I'm a bit confused by the sequence of events when Alex returns to Mr Alexander's house (after his release from prison).

Initially, it is clear that Mr Alexander does not recognise Alex as being responsible for the break-in at the start of the film, but recognises him only from the newspaper and wants to use him as a pawn for political purposes. Mr Alexander then makes a phone call, presumably to the man and woman who later arrive and question Alex. It's only after the phone call that Mr Alexander hears Alex's rendition of "Singing In The Rain", and is visibly disturbed (implying that at this point, he recognises Alex). Mr Alexander even says to Alex that he "phoned some friends while you (Alex) were having your bath", implying there was a single phone call.

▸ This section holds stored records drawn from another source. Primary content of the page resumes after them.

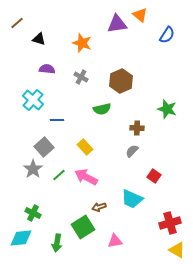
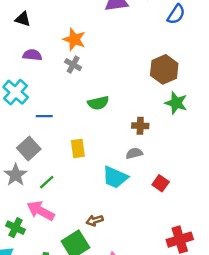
orange star: (82, 43) -> (74, 39), moved
brown hexagon: (121, 81) -> (164, 69), moved
yellow rectangle: (85, 147) -> (78, 148), turned 35
gray semicircle: (132, 151) -> (134, 153), turned 32
pink arrow: (86, 177) -> (41, 211), moved
cyan trapezoid: (132, 199) -> (115, 177), moved

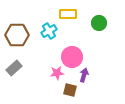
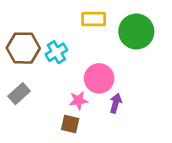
green circle: (99, 23) -> (136, 31), size x1.6
cyan cross: (49, 31) -> (56, 52), moved
brown square: (70, 90) -> (70, 124), moved

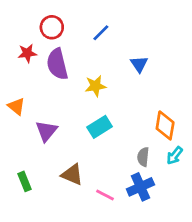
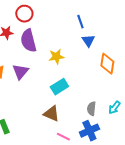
blue line: (101, 33) -> (80, 22), moved, turned -64
orange diamond: (165, 125) -> (107, 64), moved
purple triangle: (46, 131) -> (20, 72), moved
brown triangle: (72, 175) -> (51, 114), moved

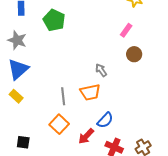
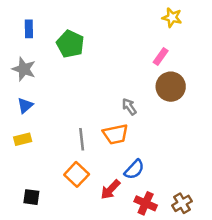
brown circle: (134, 54) -> (171, 87), size x1.5
blue triangle: (18, 69) -> (25, 105), size x0.6
yellow rectangle: (16, 96) -> (23, 139), turned -56

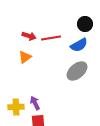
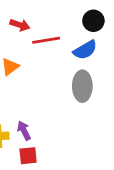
red arrow: (29, 36) -> (20, 25), moved
gray ellipse: (77, 71) -> (82, 86), turned -50

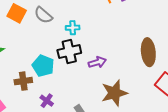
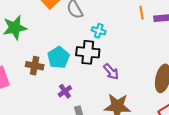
purple arrow: (97, 62) -> (111, 72), turned 48
purple cross: (47, 101) -> (65, 91), moved

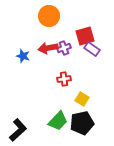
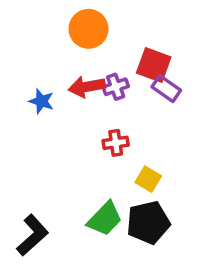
red square: (85, 36) -> (154, 65), turned 36

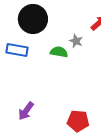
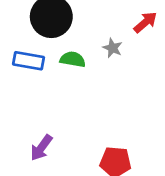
green semicircle: (59, 52) -> (73, 59), moved

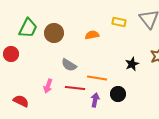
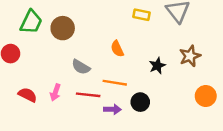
orange semicircle: (92, 35) -> (117, 49), moved, turned -104
purple arrow: (95, 100) -> (112, 109), turned 80
red semicircle: (21, 101) -> (27, 95), moved

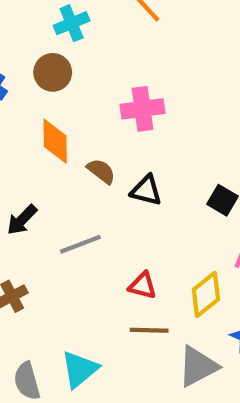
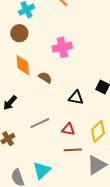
black triangle: (146, 190) -> (76, 98), moved
gray line: (80, 244) -> (40, 123), moved

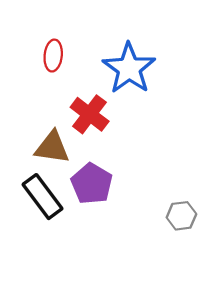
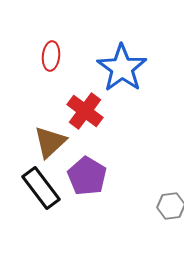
brown triangle: (52, 147) -> (50, 142), turned -51

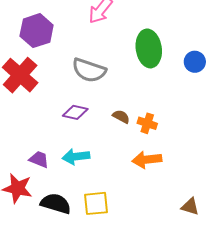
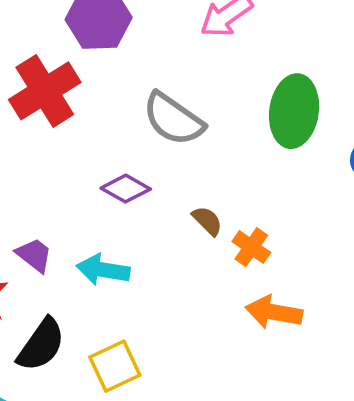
orange arrow: (147, 160) -> (274, 312), moved
yellow square: (96, 203) -> (115, 366), turned -36
black semicircle: (56, 204) -> (41, 345), turned 92

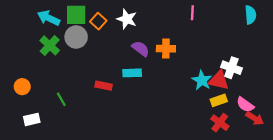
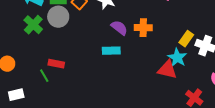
red triangle: (219, 80) -> (167, 70), moved
red rectangle: (104, 86) -> (56, 64), moved
yellow rectangle: (219, 100) -> (186, 39), moved, turned -35

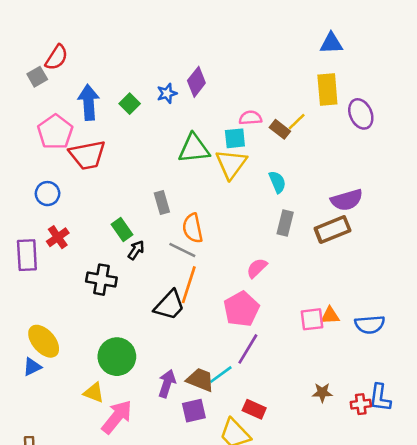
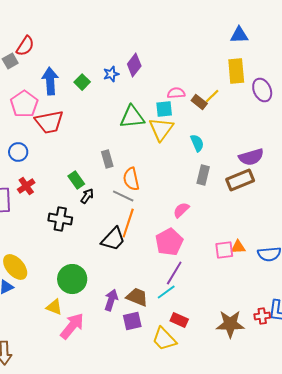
cyan line: (221, 375) -> (166, 292), moved
brown star: (322, 393) -> (230, 324), moved, size x1.8

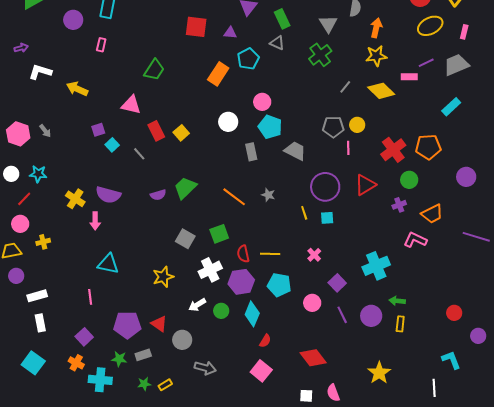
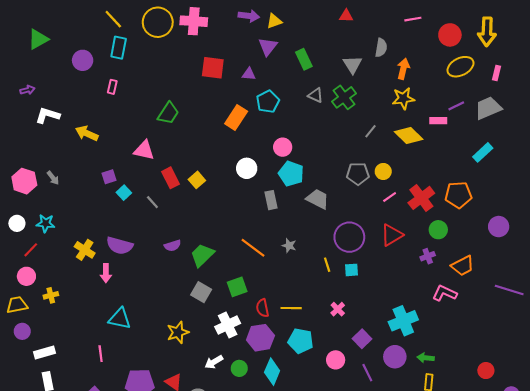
gray triangle: (277, 43) -> (315, 95), moved
pink line: (348, 148) -> (390, 197), moved, turned 56
green trapezoid: (185, 188) -> (202, 255), moved
purple circle: (371, 316) -> (395, 357), moved

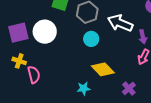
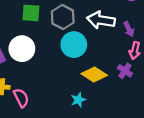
cyan circle: (91, 39) -> (74, 45), size x1.5
purple cross: (129, 88) -> (125, 71), moved

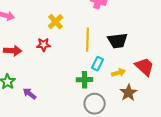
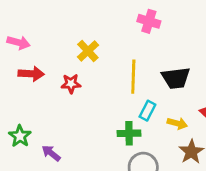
red arrow: (13, 51) -> (31, 74), moved
yellow arrow: (119, 73) -> (177, 123), turned 32

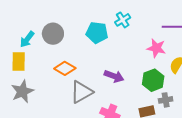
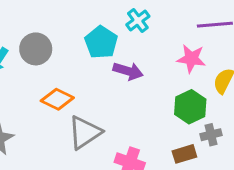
cyan pentagon: (97, 33) -> (101, 42), turned 30
purple arrow: (114, 76) -> (128, 71), moved

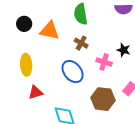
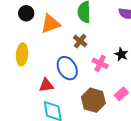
orange triangle: (49, 31) -> (50, 24), turned -40
red triangle: (35, 92) -> (46, 85), moved

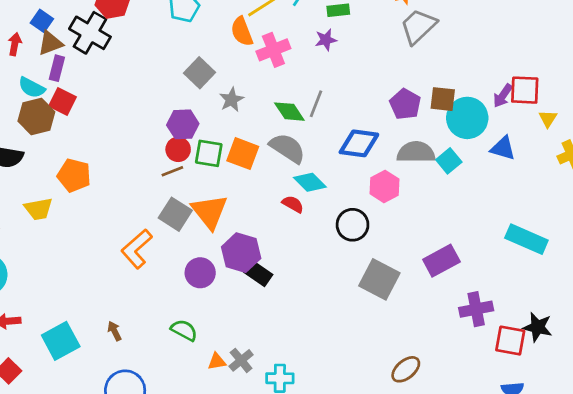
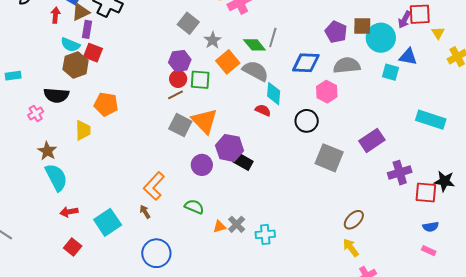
orange square: (243, 154) -> (228, 62), moved, turned 35
cyan square: (449, 161) -> (391, 72), moved, turned -30
cyan diamond: (310, 182) -> (274, 94), turned 55
yellow trapezoid: (38, 209) -> (83, 130), turned -75
orange L-shape: (137, 249) -> (154, 186), moved

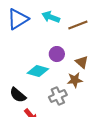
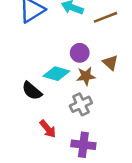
brown star: (75, 80) -> (86, 76), moved
black semicircle: (18, 95) -> (32, 91), moved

Later on, the man and woman arrive and start questioning Alex. However, they don't act surprised when Alex passes out from the drugged wine. How can this be the case? They didn't know who Alex really was when Mr Alexander called them (nor did Mr Alexander), and his invitation at the time was sincere. So there must have been a second phone call from Mr Alexander to his colleagues, informing them of his revelation, and new plan to drug and torture Alex, with their assistance.

This seems like a glaring omission to me, and makes for a very confusing scene. Is there something I'm misunderstanding?


1 Answer 1


It's a little ambiguous, but my understanding was that their original plan was to use Alex as an expendable means to an end in a political stunt designed to damage the government by making their touted miracle cure for crime appear unacceptable and worse than the prisons it was supposed to replace. The guests therefore assumed Alex's drugging was part of this original plan, to help them set up their stunt.

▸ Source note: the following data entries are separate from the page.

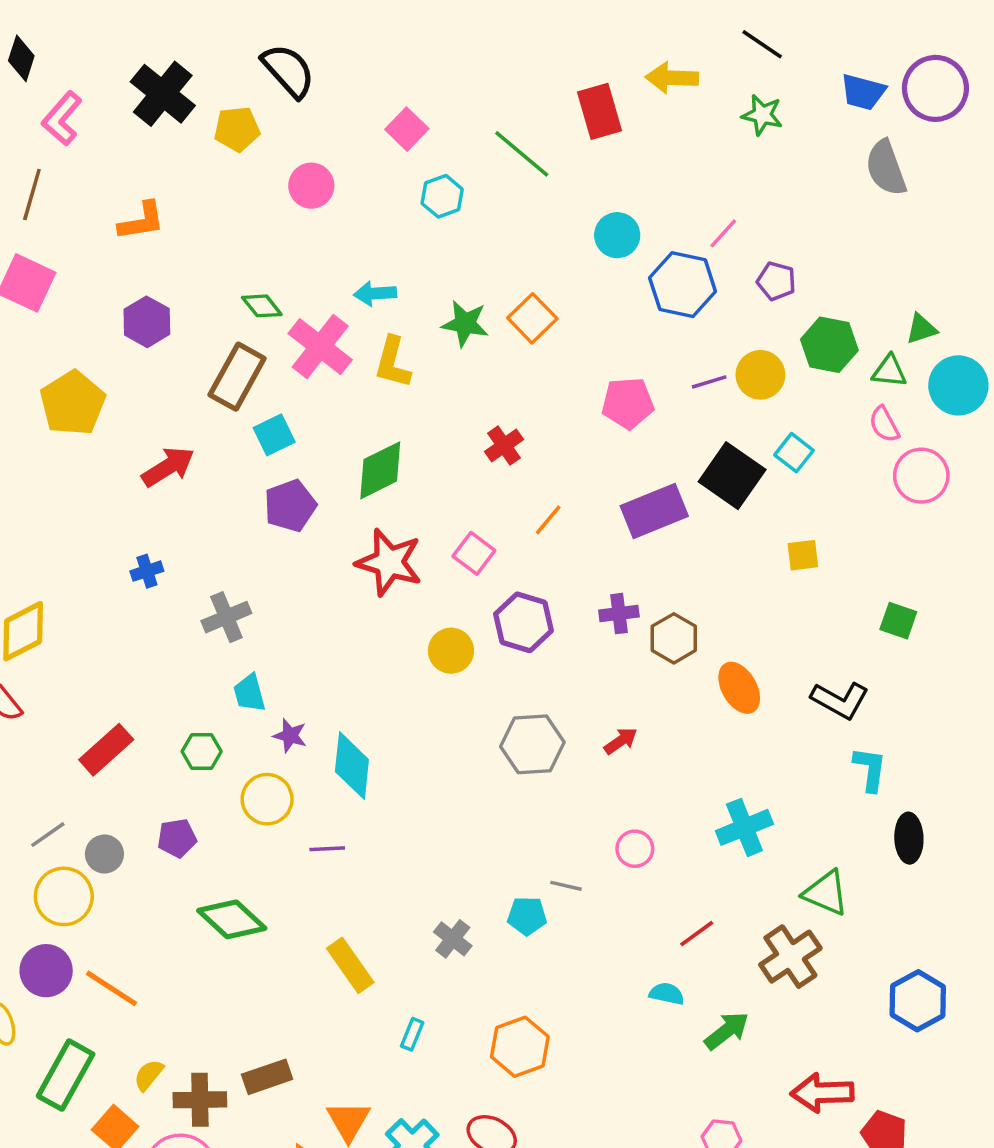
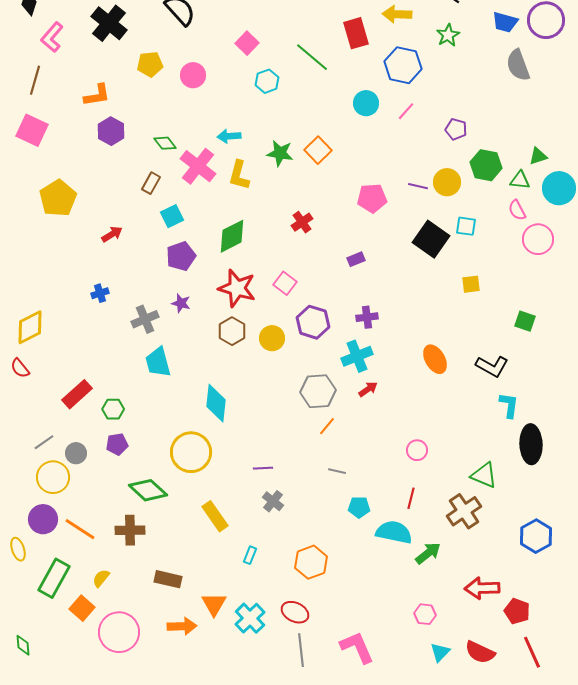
green star: (762, 115) -> (448, 35), turned 30
yellow pentagon: (237, 129) -> (150, 64), moved
pink line: (723, 233) -> (406, 111), moved
blue hexagon: (683, 285) -> (403, 65), moved
purple hexagon: (147, 322) -> (111, 131), moved
brown rectangle: (237, 377) -> (151, 183), size x0.6
purple line: (709, 382) -> (418, 186), turned 30
cyan square: (794, 453) -> (466, 226), turned -30
red arrow: (168, 467) -> (112, 234), size x0.7
purple rectangle: (654, 511) -> (356, 259), moved, size x0.5
orange line: (548, 520) -> (327, 426), moved
brown hexagon: (674, 638) -> (232, 331), moved
cyan trapezoid: (249, 693) -> (158, 362), size x1.4
purple star: (290, 736) -> (181, 303), moved
green hexagon: (202, 751) -> (113, 409), moved
yellow circle: (267, 799) -> (191, 452), moved, size x1.4
cyan cross: (744, 827) -> (357, 356), moved
black ellipse: (909, 838) -> (531, 444), size x1.4
purple line: (327, 849) -> (263, 468), moved
pink circle: (635, 849) -> (417, 450), moved
cyan pentagon: (527, 916) -> (359, 507), moved
red line: (697, 934) -> (411, 498), turned -40
cyan semicircle: (667, 994) -> (394, 532), size x1.8
brown rectangle: (267, 1077) -> (168, 579), turned 32
brown cross: (200, 1100) -> (130, 530), moved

The original plan was kept mysterious, but Mr Alexander was shown to be conspiratorial from before his revelation. From the script:

Mr. Alexander is hunched over the phone, talking in hoarse whipsers. The door to the bathroom is right behind him. While he speaks Mr. Alexander throws nervous glances over his shoulder.

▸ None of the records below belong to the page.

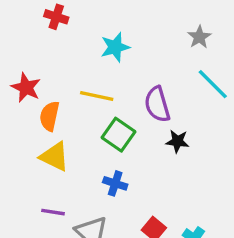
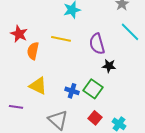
green square: (119, 135) -> (93, 89), moved
yellow triangle: (55, 156) -> (38, 86), moved
purple line: (53, 212) -> (16, 107), moved

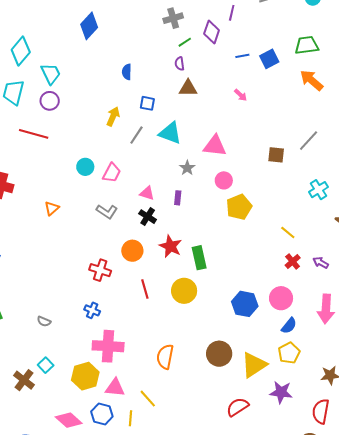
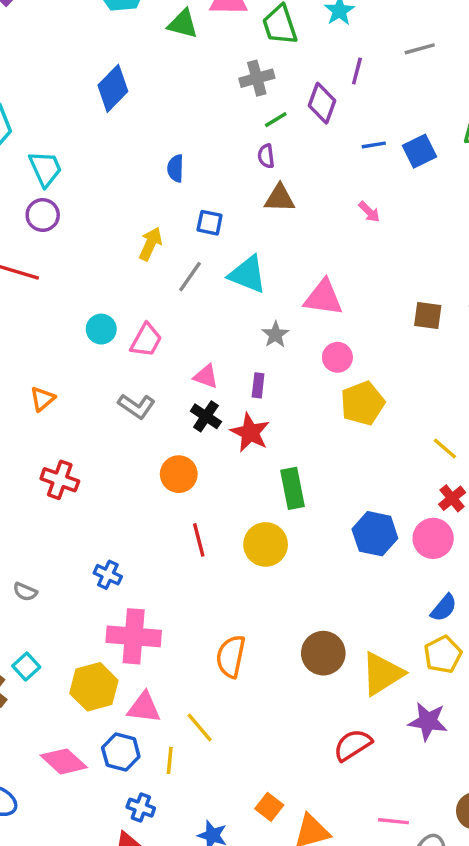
red star: (170, 246) -> (250, 433), moved
red cross: (100, 270) -> (60, 480), moved
pink circle: (281, 298) -> (433, 538), moved
blue hexagon: (245, 304) -> (375, 534), moved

In the phone call, he describes Alex in an arguably de-humanizing way:

I tell you, sir, they have turned this young man into something other than a human being. He has no power of choice any more. ... He can be the most potent weapon imaginable to ensure that the Government is not returned at the next election.

...and he ends with what seems to be an "ends justify the means" argument for some kind of questionable act designed to manipulate public opinion:

The tradition of liberty means all. The common people will let it go! Oh, yes – they will sell liberty for a quieter life. That is why they must be led, sir, driven... pushed!!!

It's also notable that Mr Alexander is deferential to the two guests: he always refers to the man as "sir" and seems very eager to impress, while they are much more business-like, and refer to him much more casually as "Frank". The impression I got was that Mr Alexander was a lower-ranking member of this political faction and had seen an opportunity to impress the high-ups. It didn't seem like the kind of dynamic where these two would drop everything simply to help Mr Alexander get his revenge. They were here to get something done.

[Alex] pitches forward, face into the plate of spaghetti.

RUBINSTEIN: Well done, Frank. Julian, get the car, will you please?

It's left ambiguous in the film (I don't remember how it's depicted in the novel), but the impression I got was that the plan itself didn't really change after Mr Alexander's revelation. They had planned to dramatically maximise Alex's suffering (to more sensationally shock public opinion), and the only change from adding revenge to the equation was that Mr Alexander did so gleefully.